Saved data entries

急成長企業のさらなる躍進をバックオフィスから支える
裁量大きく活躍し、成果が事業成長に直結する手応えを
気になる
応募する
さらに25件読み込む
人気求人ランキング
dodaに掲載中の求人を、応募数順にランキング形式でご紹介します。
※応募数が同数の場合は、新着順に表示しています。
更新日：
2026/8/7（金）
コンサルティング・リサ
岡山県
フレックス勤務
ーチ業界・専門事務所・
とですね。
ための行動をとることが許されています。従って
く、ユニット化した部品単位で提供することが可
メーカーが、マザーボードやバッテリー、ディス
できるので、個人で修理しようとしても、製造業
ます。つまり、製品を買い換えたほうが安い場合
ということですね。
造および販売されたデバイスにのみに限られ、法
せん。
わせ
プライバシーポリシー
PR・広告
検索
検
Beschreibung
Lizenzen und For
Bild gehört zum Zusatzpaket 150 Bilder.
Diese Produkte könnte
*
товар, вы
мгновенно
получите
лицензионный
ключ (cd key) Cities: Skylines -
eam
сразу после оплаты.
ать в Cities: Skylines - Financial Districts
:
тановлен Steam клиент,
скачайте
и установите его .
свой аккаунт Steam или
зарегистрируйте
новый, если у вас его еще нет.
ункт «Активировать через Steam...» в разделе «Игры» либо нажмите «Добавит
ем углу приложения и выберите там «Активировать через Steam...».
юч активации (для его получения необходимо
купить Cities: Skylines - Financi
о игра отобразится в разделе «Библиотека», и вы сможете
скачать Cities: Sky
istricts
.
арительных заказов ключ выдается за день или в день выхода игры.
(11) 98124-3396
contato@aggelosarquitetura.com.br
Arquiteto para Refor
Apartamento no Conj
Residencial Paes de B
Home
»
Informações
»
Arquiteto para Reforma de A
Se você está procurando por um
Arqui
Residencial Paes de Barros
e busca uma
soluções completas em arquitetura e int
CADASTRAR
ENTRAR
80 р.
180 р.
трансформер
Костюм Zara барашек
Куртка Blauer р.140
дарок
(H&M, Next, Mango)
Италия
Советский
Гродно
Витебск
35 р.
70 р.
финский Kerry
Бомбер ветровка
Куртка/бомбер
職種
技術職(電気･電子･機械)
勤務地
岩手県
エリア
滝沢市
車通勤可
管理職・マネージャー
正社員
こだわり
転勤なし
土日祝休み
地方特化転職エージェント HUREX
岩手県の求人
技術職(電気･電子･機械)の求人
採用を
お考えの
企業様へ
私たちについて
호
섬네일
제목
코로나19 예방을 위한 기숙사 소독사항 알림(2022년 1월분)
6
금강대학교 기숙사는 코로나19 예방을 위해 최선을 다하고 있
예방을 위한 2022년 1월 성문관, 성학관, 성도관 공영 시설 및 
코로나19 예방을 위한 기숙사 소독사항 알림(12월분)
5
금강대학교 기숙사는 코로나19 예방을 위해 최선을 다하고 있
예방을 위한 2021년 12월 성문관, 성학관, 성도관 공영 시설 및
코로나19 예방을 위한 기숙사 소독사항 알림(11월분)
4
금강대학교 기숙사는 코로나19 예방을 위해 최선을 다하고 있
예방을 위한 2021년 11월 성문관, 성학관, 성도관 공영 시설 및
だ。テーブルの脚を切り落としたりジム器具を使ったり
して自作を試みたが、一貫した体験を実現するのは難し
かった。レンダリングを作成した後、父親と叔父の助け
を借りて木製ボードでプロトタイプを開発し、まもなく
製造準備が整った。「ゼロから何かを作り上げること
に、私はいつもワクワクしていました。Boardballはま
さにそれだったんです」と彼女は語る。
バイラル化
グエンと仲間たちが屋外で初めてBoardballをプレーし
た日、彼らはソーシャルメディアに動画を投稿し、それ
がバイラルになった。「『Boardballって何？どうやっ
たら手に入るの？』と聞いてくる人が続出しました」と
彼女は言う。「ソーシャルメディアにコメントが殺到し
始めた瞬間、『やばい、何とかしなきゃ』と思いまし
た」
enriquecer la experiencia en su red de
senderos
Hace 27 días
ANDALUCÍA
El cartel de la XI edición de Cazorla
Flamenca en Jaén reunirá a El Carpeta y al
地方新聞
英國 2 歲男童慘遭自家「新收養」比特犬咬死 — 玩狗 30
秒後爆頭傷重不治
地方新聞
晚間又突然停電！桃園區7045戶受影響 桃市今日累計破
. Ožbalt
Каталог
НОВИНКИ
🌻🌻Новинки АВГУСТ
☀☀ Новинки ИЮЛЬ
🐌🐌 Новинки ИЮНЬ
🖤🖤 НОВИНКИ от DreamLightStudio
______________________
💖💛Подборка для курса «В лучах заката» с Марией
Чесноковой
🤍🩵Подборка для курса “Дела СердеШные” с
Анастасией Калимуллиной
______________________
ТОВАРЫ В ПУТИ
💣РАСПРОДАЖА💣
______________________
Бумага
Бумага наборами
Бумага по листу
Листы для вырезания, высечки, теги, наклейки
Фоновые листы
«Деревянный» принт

• _Work request_: Copy out every line from the data above that has "ключ" in it.

• _Exercise answer_:
ключ (cd key) Cities: Skylines -
арительных заказов ключ выдается за день или в день выхода игры.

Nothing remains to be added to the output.